Partitions are marked suspect because of a sort order or character set change on a range-partitioned table, or because of a cross-platform dump and load with a hash-partitioned table.
If the table is marked with suspect partitions:
All updates and cursor activities are suspended on this table.
No alter table commands, except partition by, are allowed. create index and drop index are not allowed on a table with suspect partitions.
The select command is allowed on tables containing suspect partitions. However, the optimizer treats such tables as round-robin partitioned tables, to avoid using the possibly corrupt partition condition.
If the partition condition needs fixing after a sort-order change, you can use alter table with the partition by option to repartition a table that has suspect partitions.

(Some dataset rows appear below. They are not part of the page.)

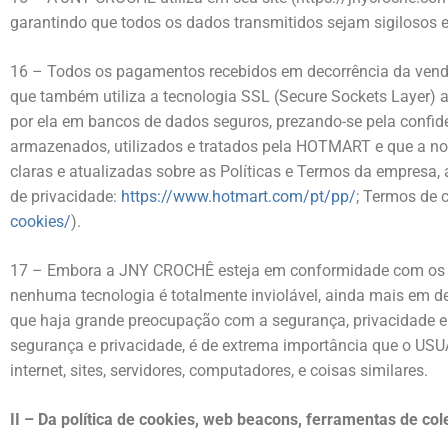
garantindo que todos os dados transmitidos sejam sigilosos 
16 – Todos os pagamentos recebidos em decorrência da vend
que também utiliza a tecnologia SSL (Secure Sockets Layer)
por ela em bancos de dados seguros, prezando-se pela confid
armazenados, utilizados e tratados pela HOTMART e que a nos
claras e atualizadas sobre as Políticas e Termos da empresa,
de privacidade:
https://www.hotmart.com/pt/pp/
; Termos de
cookies/
).
17 – Embora a JNY CROCHÊ esteja em conformidade com os pad
nenhuma tecnologia é totalmente inviolável, ainda mais em d
que haja grande preocupação com a segurança, privacidade e 
segurança e privacidade, é de extrema importância que o USU
internet, sites, servidores, computadores, e coisas similares.
II – Da política de cookies, web beacons, ferramentas de co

If the partition condition does not need fixing, you can use the reorg rebuild table command to rebuild the table, redistributing only the data rows among the partitions.

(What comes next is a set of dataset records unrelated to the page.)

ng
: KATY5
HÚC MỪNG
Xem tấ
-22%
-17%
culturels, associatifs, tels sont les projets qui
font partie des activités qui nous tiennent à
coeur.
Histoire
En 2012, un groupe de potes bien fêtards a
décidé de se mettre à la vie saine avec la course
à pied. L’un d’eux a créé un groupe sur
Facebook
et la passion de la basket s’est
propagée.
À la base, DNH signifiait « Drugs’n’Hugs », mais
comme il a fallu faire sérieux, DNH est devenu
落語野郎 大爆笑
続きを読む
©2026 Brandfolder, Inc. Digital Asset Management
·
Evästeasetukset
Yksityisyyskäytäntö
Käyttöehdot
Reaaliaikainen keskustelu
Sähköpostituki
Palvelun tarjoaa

If the indexes as well as the partitions on a table are marked suspect, use partition by or reorg rebuild to fix both the suspect index and suspect partitions.
During the first online database command, after you execute load database across two platforms with different endian types, the hash partition is marked suspect.
Any global clustered index on a round-robin partition, which has an internally generated partition condition with a unichar or varchar partition key, is marked suspect.
After the database is online, use sp_post_xpload to fix the suspect partitions and indexes.